> **WORK ORDER**
For the data below, report only the number of lines containing the string "المرض".

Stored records
---------------

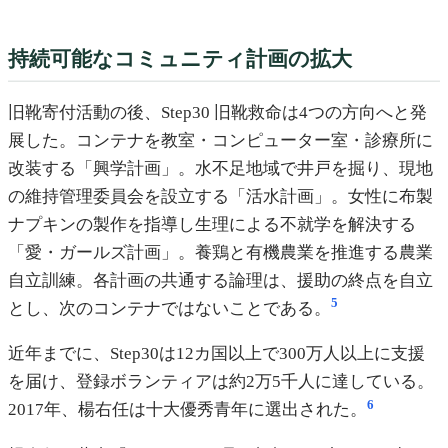
持続可能なコミュニティ計画の拡大
旧靴寄付活動の後、Step30 旧靴救命は4つの方向へと発
展した。コンテナを教室・コンピューター室・診療所に
改装する「興学計画」。水不足地域で井戸を掘り、現地
の維持管理委員会を設立する「活水計画」。女性に布製
ナプキンの製作を指導し生理による不就学を解決する
「愛・ガールズ計画」。養鶏と有機農業を推進する農業
自立訓練。各計画の共通する論理は、援助の終点を自立
5
とし、次のコンテナではないことである。
近年までに、Step30は12カ国以上で300万人以上に支援
を届け、登録ボランティアは約2万5千人に達している。
6
2017年、楊右任は十大優秀青年に選出された。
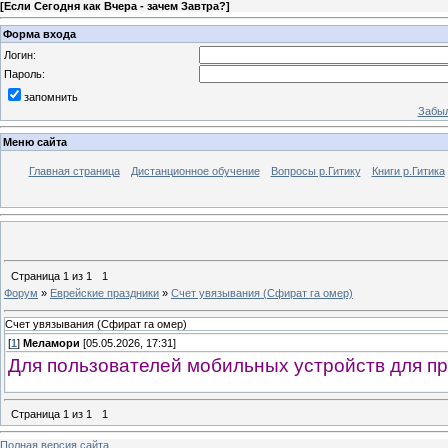
[
Если Сегодня как Вчера - зачем Завтра?
]
Форма входа
Логин:
Пароль:
запомнить
Забыл
Меню сайта
Главная страница
Дистанционное обучение
Вопросы р.Гитику
Книги р.Гитика
Страница
1
из
1
1
Форум
»
Еврейские праздники
»
Счет увязывания (Сфират га омер)
Счет увязывания (Сфират га омер)
[
1
]
Меламори
[05.05.2026, 17:31]
Для пользователей мобильных устройств для пр
Страница
1
из
1
1
Полная версия сайта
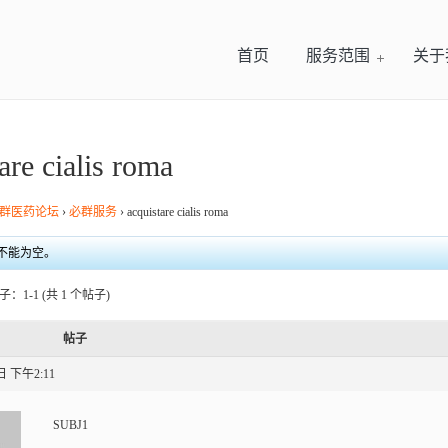
首页
服务范围
关于
are cialis roma
群医药论坛
›
必群服务
›
acquistare cialis roma
不能为空。
：1-1 (共 1 个帖子)
帖子
日 下午2:11
SUBJ1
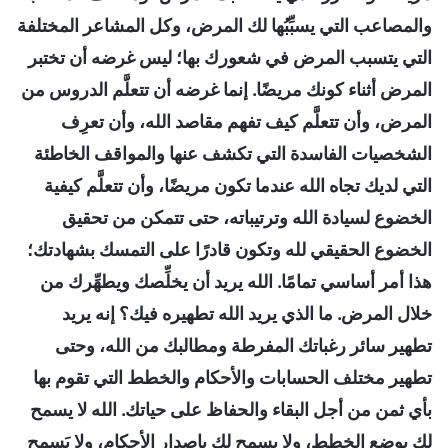
والمصاعب التي يسبِّبُها لك المرض، وكل المشاعر المختلفة
التي يتسبب المرض في شعورك بها؛ ليس غرضه أن تختبر
المرض أثناء كونك مريضًا. إنما غرضه أن تتعلَّم الدروس من
المرض، وأن تتعلَّم كيف تفهم مقاصد الله، وأن تعرِف
الشخصيات الفاسدة التي تكشف عنها والمواقف الخاطئة
التي لديك تجاه الله عندما تكون مريضًا، وأن تتعلَّم كيفية
الخضوع لسيادة الله وترتيباته، حتى تتمكن من تحقيق
الخضوع الحقيقي لله وتكون قادرًا على التمسك بشهادتك؛
هذا أمر أساسي تمامًا. الله يريد أن يخلِّصك ويطهِّرك من
خلال المرض. ما الذي يريد الله تطهيره فيك؟ إنه يريد
تطهير سائر رغباتك المفرطة ومطالبك من الله، وحتى
تطهير مختلف الحسابات والأحكام والخطط التي تقوم بها
بأي ثمن من أجل البقاء والحفاظ على حياتك. الله لا يسمح
لك بوضع الخطط، ولا يسمح لك بإصدار الأحكام، ولا يَسمح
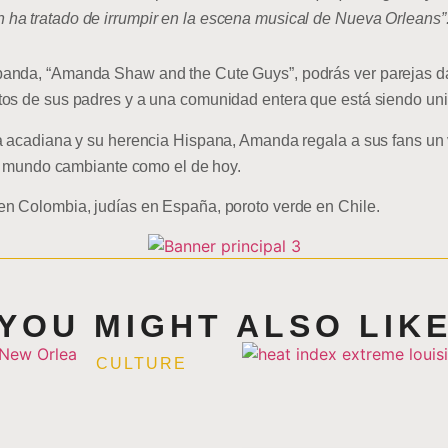
ha tratado de irrumpir en la escena musical de Nueva Orleans
anda, “Amanda Shaw and the Cute Guys”, podrás ver parejas dand
os de sus padres y a una comunidad entera que está siendo unid
a acadiana y su herencia Hispana, Amanda regala a sus fans un v
 un mundo cambiante como el de hoy.
en Colombia, judías en España, poroto verde en Chile.
YOU MIGHT ALSO LIK
CULTURE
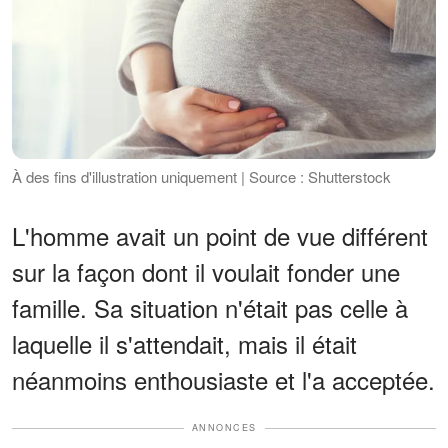
À des fins d'illustration uniquement | Source : Shutterstock
L'homme avait un point de vue différent
sur la façon dont il voulait fonder une
famille. Sa situation n'était pas celle à
laquelle il s'attendait, mais il était
néanmoins enthousiaste et l'a acceptée.
ANNONCES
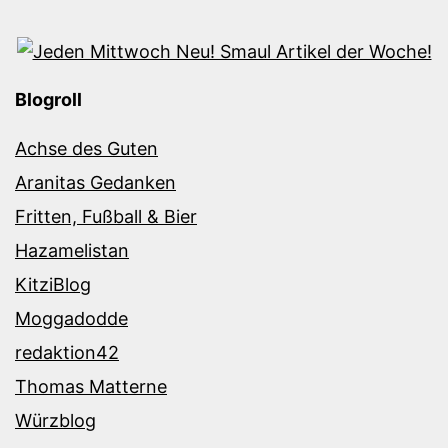
Blogroll
Achse des Guten
Aranitas Gedanken
Fritten, Fußball & Bier
Hazamelistan
KitziBlog
Moggadodde
redaktion42
Thomas Matterne
Würzblog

---------------

> **COMPLETED TASK**
5